This office has recently completed an audit of DuPont Employees under the Compliance Audit Program (CAP) to determine your organization’s compliance with the provisions of the Labor-Management Reporting and Disclosure Act of 1959 (LMRDA). As discussed during the exit interview with you on July 1, 2009, the following problems were disclosed during the CAP. The matters listed below are not an exhaustive list of all possible problem areas since the audit conducted was limited in scope.

Recordkeeping Violation

Title II of the LMRDA establishes certain reporting and recordkeeping requirements. Section 206 requires, among other things, that labor organizations maintain adequate records for at least five years by which each receipt and disbursement of funds, as well as all account balances, can be verified, explained, and clarified. As a general rule, labor organizations must maintain all records used or received in the course of union business.
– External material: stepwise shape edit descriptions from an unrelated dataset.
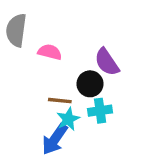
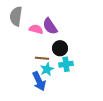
purple semicircle: (107, 62) -> (50, 26), moved
blue arrow: (55, 139) -> (39, 81), turned -60

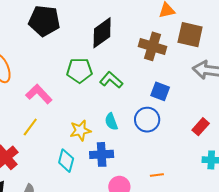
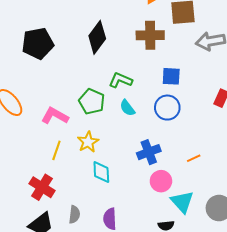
green pentagon: (79, 70) -> (92, 102), moved, turned -30
cyan semicircle: (111, 122) -> (127, 108), moved
yellow star: (80, 130) -> (88, 142), moved
blue cross: (102, 154) -> (149, 152), moved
For disbursements, this includes not only original bills, invoices, receipts, vouchers, and applicable resolutions, but also documentation showing the nature of the union business requiring the disbursement, the goods or services received, and the identity of the recipient(s) of the goods or services. In most instances, this documentation requirement can be satisfied with a sufficiently descriptive expense receipt or invoice. If an expense receipt is not sufficiently descriptive, a union officer or employee should write a note on it providing the additional information. For money it receives, the labor organization must keep at least one record showing the date, amount, purpose, and source of that money. The labor organization must also retain bank records for all accounts.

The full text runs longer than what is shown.